We have always taken the kids immediately after they were born. We milked and this would allow us to milk and get the kids away early. However our barn isn’t finished and the goat that delivered first is a mini so hand milking is very difficult. She does have a nice bag and looks to be a good producer but very difficult to milk with such tiny nipples. So we have left the kids with her. She will let us milk her but we are allowing the kids to drink as well. Not entirely sure how that will work out, but we will see.

Because the  barn isn’t done the goats are also not in a fence. The goats are out at night because of the bear activity. I don’t want a bear to get into the pen and they have no where to go. They freely raom the property and keep the weeds under control.  But we were a little concerned with coyotes and bears after the kids.  Our neighbor on our back line lost 3 lambs a couple of weeks ago and we didn’t want that to happen here. So we brought up a dog pen and stuck it up by the house with mama and babies in it for the first night. They did well and after that she didn’t keep them in there and instead buts them in the crawl space under the house. The other goats all stay close and keep guard.
One thing that we have noticed is how much goats act like deer. Mama will take the kids somewhere and put them down to nap, then wander off to graze. Then she comes back to get them, much like a deer does with a fawn. Of course a fawn doesn’t have a dog keeping an eye on them like these kids do. Our cockapoo , Reese, thinks that he has to watch them if mom isn’t near, and of course they get plenty of attention from the girls. 
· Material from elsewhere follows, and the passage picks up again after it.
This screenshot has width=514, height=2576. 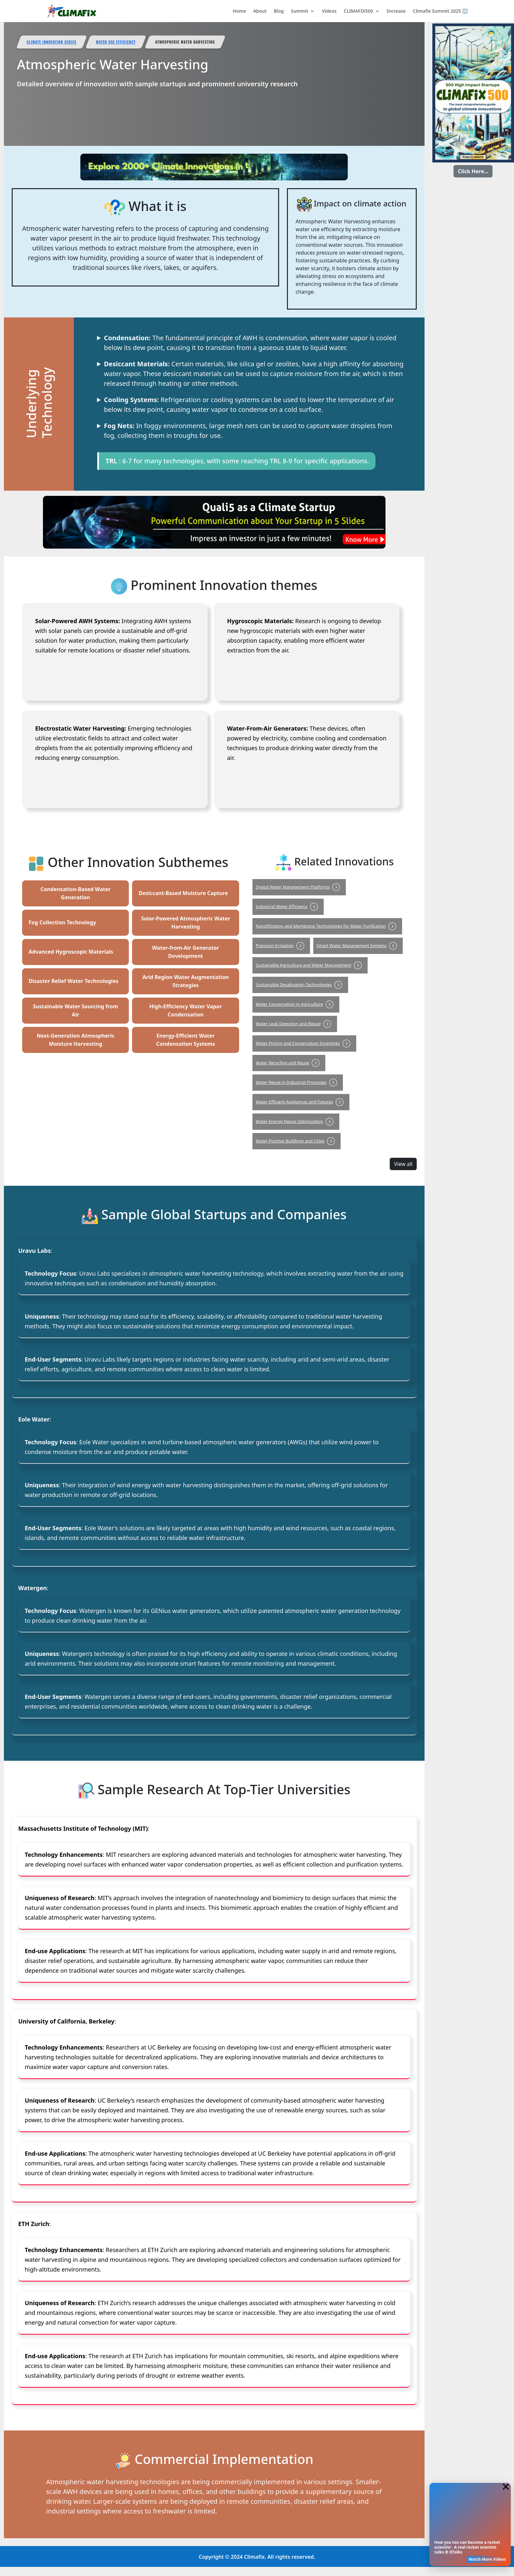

A few weeks ago we traded our buck and a bred boar doe for a doe in milk. When we looked at her she was healthy and happy. When they brought her a week later, she was very ill and appeared starving. We spent a week nursing her back to health. Finally got her healthy and was able to get some milk from her. She was the goat that didn’t know she was a goat and she always wanted in the house and wouldn’t run with the other goats. She was finally starting to make friends and would go to the meadow with them and we were hopeful that she would be fine. 2 nights ago we were awakened by a goat screaming outside the living room window. She was on the ground in obvious distress. All the signs were anaphylactic shock. We have no idea what actually happened to put her in that condition. No sign of injury or illness.  I know that we should have epinephrine on hand, and we always did when we had goats before, but every trip to the store I’ve forgotten it. So my negligence led to us losing our first goat here.  I believe that her body and organs were damaged from the state she was in when she came here and despite our efforts to get her healthy again, it was too much for her. We have no idea how old she was but from experience, I would guess at least 5 years maybe more. I do know that whatever happened to her before, but she was happy, cared for and loved the last few weeks of her life.

























Everything doesn’t go as planned all of the time but you learn from it and go on.  You accept the good with the bad. This life isn’t all good and wonderful. Some parts are very tough to deal with, but it is all worth it.